(Extracted data entries)
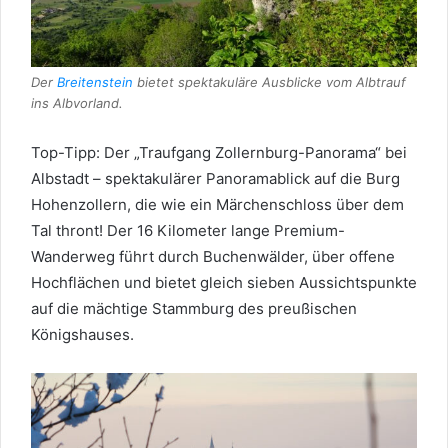
Der
Breitenstein
bietet spektakuläre Ausblicke vom Albtrauf
ins Albvorland.
Top-Tipp: Der „Traufgang Zollernburg-Panorama“ bei
Albstadt – spektakulärer Panoramablick auf die Burg
Hohenzollern, die wie ein Märchenschloss über dem
Tal thront! Der 16 Kilometer lange Premium-
Wanderweg führt durch Buchenwälder, über offene
Hochflächen und bietet gleich sieben Aussichtspunkte
auf die mächtige Stammburg des preußischen
Königshauses.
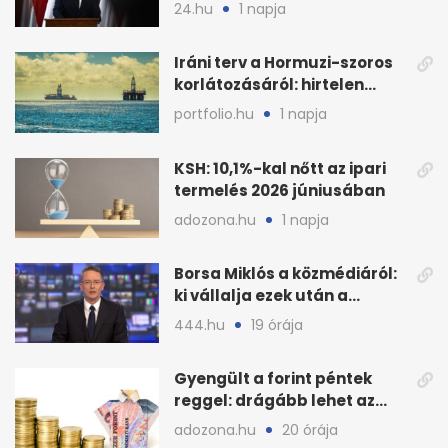
tudtak az energiarendszer
24.hu
1 napja
összeomlásáról
Iráni terv a Hormuzi-szoros
korlátozásáról: hirtelen
megugrott az olajár
portfolio.hu
1 napja
KSH: 10,1%-kal nőtt az ipari
termelés 2026 júniusában
adozona.hu
1 napja
Borsa Miklós a közmédiáról:
ki vállalja ezek után a
munkát?
444.hu
19 órája
Gyengült a forint péntek
reggel: drágább lehet az
euró és a dollár
adozona.hu
20 órája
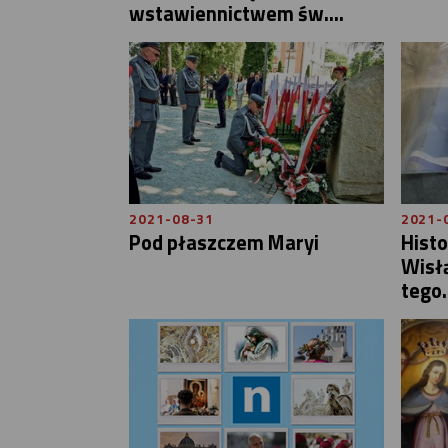
wstawiennictwem św....
2021-08-31
2021-
Pod płaszczem Maryi
Histo
Wisłą
tego.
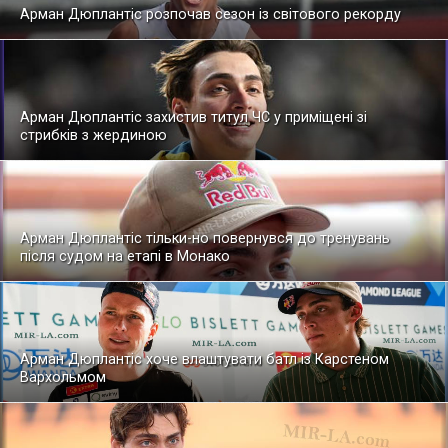
Арман Дюплантіс розпочав сезон із світового рекорду
Арман Дюплантіс захистив титул ЧС у приміщені зі
стрибків з жердиною
Арман Дюплантіс тільки-но повернувся до тренувань
після судом на етапі в Монако
Арман Дюплантіс хоче влаштувати батл із Карстеном
Вархольмом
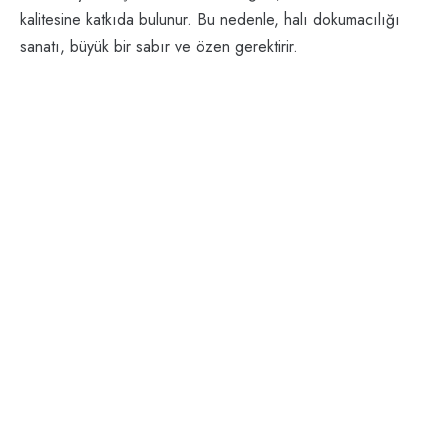
kalitesine katkıda bulunur. Bu nedenle, halı dokumacılığı
sanatı, büyük bir sabır ve özen gerektirir.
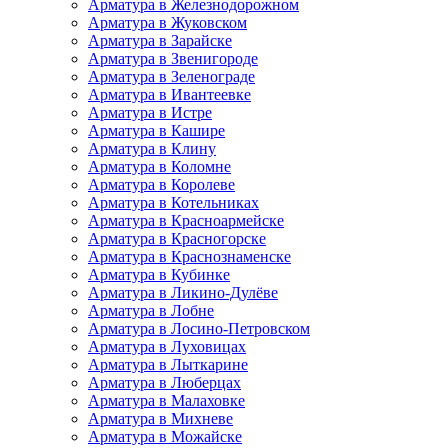
Арматура в Железнодорожном
Арматура в Жуковском
Арматура в Зарайске
Арматура в Звенигороде
Арматура в Зеленограде
Арматура в Ивантеевке
Арматура в Истре
Арматура в Кашире
Арматура в Клину
Арматура в Коломне
Арматура в Королеве
Арматура в Котельниках
Арматура в Красноармейске
Арматура в Красногорске
Арматура в Краснознаменске
Арматура в Кубинке
Арматура в Ликино-Дулёве
Арматура в Лобне
Арматура в Лосино-Петровском
Арматура в Луховицах
Арматура в Лыткарине
Арматура в Люберцах
Арматура в Малаховке
Арматура в Михневе
Арматура в Можайске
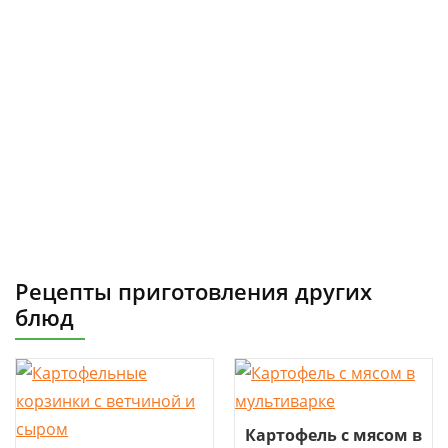
Рецепты приготовления других
блюд
Картофель с мясом в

• Work task
Transcribe each entry exactly; images stay out.

• Answer below
Der
Breitenstein
bietet spektakuläre Ausblicke vom Albtrauf
ins Albvorland.
Top-Tipp: Der „Traufgang Zollernburg-Panorama“ bei
Albstadt – spektakulärer Panoramablick auf die Burg
Hohenzollern, die wie ein Märchenschloss über dem
Tal thront! Der 16 Kilometer lange Premium-
Wanderweg führt durch Buchenwälder, über offene
Hochflächen und bietet gleich sieben Aussichtspunkte
auf die mächtige Stammburg des preußischen
Königshauses.
tudtak az energiarendszer
24.hu
1 napja
összeomlásáról
Iráni terv a Hormuzi-szoros
korlátozásáról: hirtelen
megugrott az olajár
portfolio.hu
1 napja
KSH: 10,1%-kal nőtt az ipari
termelés 2026 júniusában
adozona.hu
1 napja
Borsa Miklós a közmédiáról:
ki vállalja ezek után a
munkát?
444.hu
19 órája
Gyengült a forint péntek
reggel: drágább lehet az
euró és a dollár
adozona.hu
20 órája
wstawiennictwem św....
2021-08-31
2021-
Pod płaszczem Maryi
Histo
Wisłą
tego.
Арман Дюплантіс розпочав сезон із світового рекорду
Арман Дюплантіс захистив титул ЧС у приміщені зі
стрибків з жердиною
Арман Дюплантіс тільки-но повернувся до тренувань
після судом на етапі в Монако
Арман Дюплантіс хоче влаштувати батл із Карстеном
Вархольмом
kalitesine katkıda bulunur. Bu nedenle, halı dokumacılığı
sanatı, büyük bir sabır ve özen gerektirir.
Арматура в Железнодорожном
Арматура в Жуковском
Арматура в Зарайске
Арматура в Звенигороде
Арматура в Зеленограде
Арматура в Ивантеевке
Арматура в Истре
Арматура в Кашире
Арматура в Клину
Арматура в Коломне
Арматура в Королеве
Арматура в Котельниках
Арматура в Красноармейске
Арматура в Красногорске
Арматура в Краснознаменске
Арматура в Кубинке
Арматура в Ликино-Дулёве
Арматура в Лобне
Арматура в Лосино-Петровском
Арматура в Луховицах
Арматура в Лыткарине
Арматура в Люберцах
Арматура в Малаховке
Арматура в Михневе
Арматура в Можайске
Рецепты приготовления других
блюд
Картофель с мясом в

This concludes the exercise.